While the Danes’ debt to disposable ratio is World No 1 at 320%, methinks there is another factor underlying this sudden interest in a relatively obscure Scandinavian country. You see, it just so happens that the Arctic is believed to contain 22% of the technically recoverable oil and gas resources still left in the world. Also, guess what? Denmark has the most solid claim to the largest part of it…and leads the technology race to get it out at a commercial price. But as Offshore technology Magazine reported two years ago,
‘…there are disputes between Canada, Denmark, Norway, Russia and the US regarding rights to use resources and security of transportation through Arctic shipping routes.’
Most market-rigging is not done for profit first.
If you look at gold, QE, Zirp, Libor, derivatives and now oil, more often than not the primary motive lies with the Sovereigns and central banks around the developed world. When I first began writing about gold fundamentals in 2006, I was showered with news to the effect that I was bonkers. Now it is an accepted fact, but it is being done for survival, not profit. The price of the Euro is another example: traders can profit from it, but it has been manipulated by the ECB nonstop since 2009 for entirely political reasons. Oftentimes, the price of oil makes little sense, and the excuses given for ups and downs simply don’t check out…until you think about who wants low prices at the pumps, and who has done what deal with which Mideast maniac.
Are the MoUs finally on the run?
Twenty years ago, I used to dismiss oil conspiracy theory as bunk. Now you’d be blind to do so. To cloak the interference in Iraq, Iran, Libya and now Syria as genuine concern about human rights means merely that you suffered concussion when toppling off the Christmas tree.
However, one senses that it is increasingly important for those Uptop that no further evidence emerges of malign sovereign/central banker motives…especially in the light of Wikileaks and Philip Snowden. Be under no illusion at all: if such were to emerge and show clear evidence of persistent fraud on a global scale, the balance of belief could so easily tip in favour of the cynics. Five deaths to plug holes in the wall of silence are as nothing in that context.
Everything is connected.
Since the start of 2014, we have seen crude and brazen depression of bond yields in Italy and Spain, almost certainly linked to Japan: there are personal Draghi reasons for this, but also EU/Abe geopolitical ones. However – and this is significant I think…..no bond help in the way of rigging was offered to Greece. For it is important in the Global Energy Game that Greece remains a prisoner, made at all times to fell weak and outnumbered: it was promised Christmas debt relief, it didn’t get it. Now – Bloomberg reports today – the new bailout deal from the EU is set to include extending the maturity on rescue loans to 50 years. The plan will be considered by policy makers during March and April…a good idea this one, as Athens will default on its loans bigtime without help in May.

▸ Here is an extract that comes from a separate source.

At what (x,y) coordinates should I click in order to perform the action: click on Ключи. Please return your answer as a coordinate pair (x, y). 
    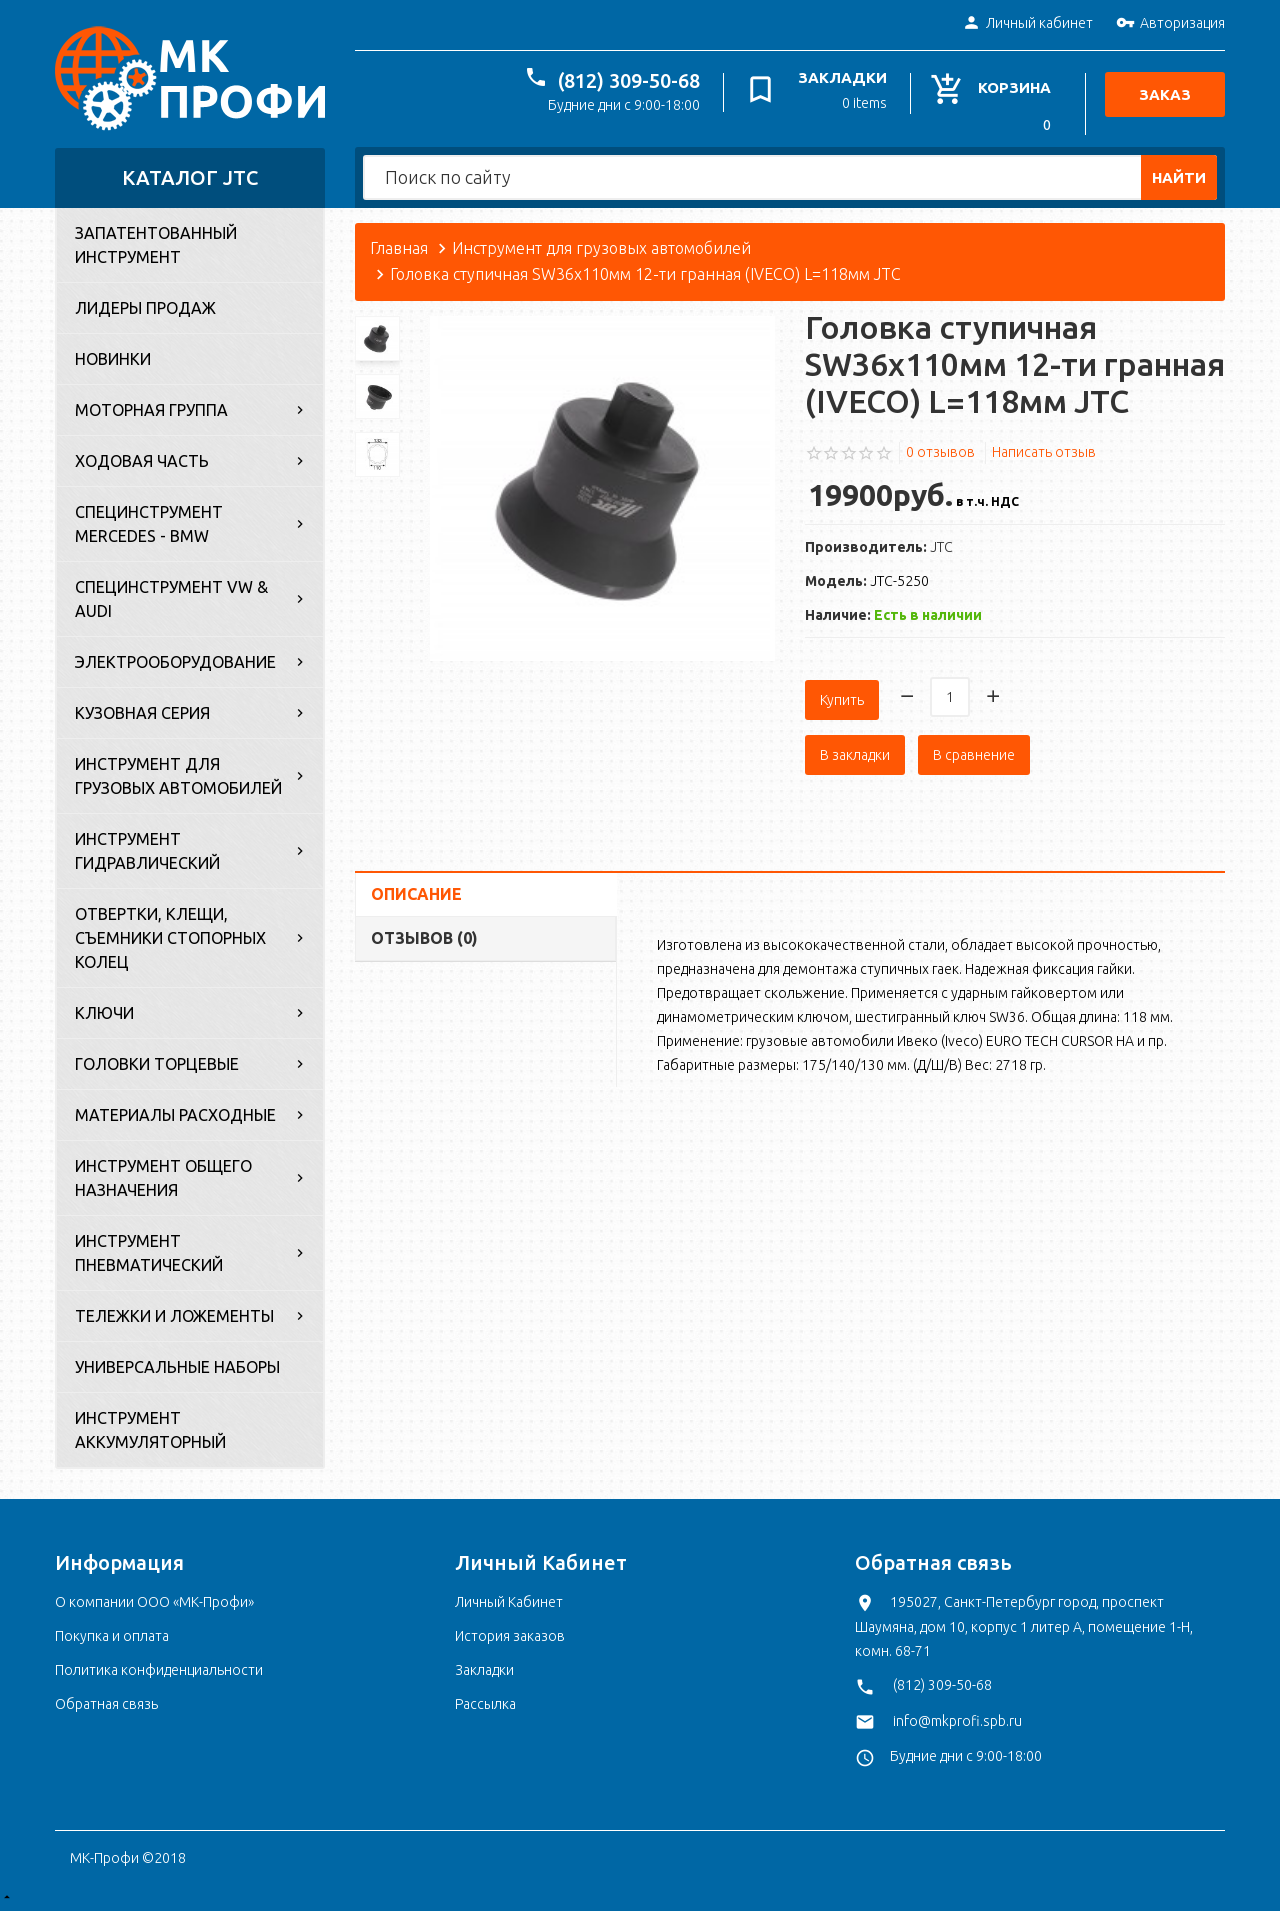     Looking at the image, I should click on (104, 1013).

And the Sprouts don’t want that: they just want the cowering mouse shivering in fear forever….for in the hole, Greece has riches beyond even Venizelos’s wildest dreams. And the Cat must have his cream.
And the same is true of Denmark. Within ten years, if one believes even 10% of peak oil theory, Denmark could have the highest per capita wealth on the planet, and be the world’s biggest oil exporter. There is no way the Big Boys Club can live with that one. So Denmark too must be torpedoed.
As I suggested at the outset, if this piece reads like vintage John le Carré, then (a) I’m flattered and (b) I make no apology. Sometimes, things really are just Snafu. And at other times, four badly-disguised murders in 18 days by enforced jumping all involving whistleblowers merely shows the lack of imagination of the average security services field operative.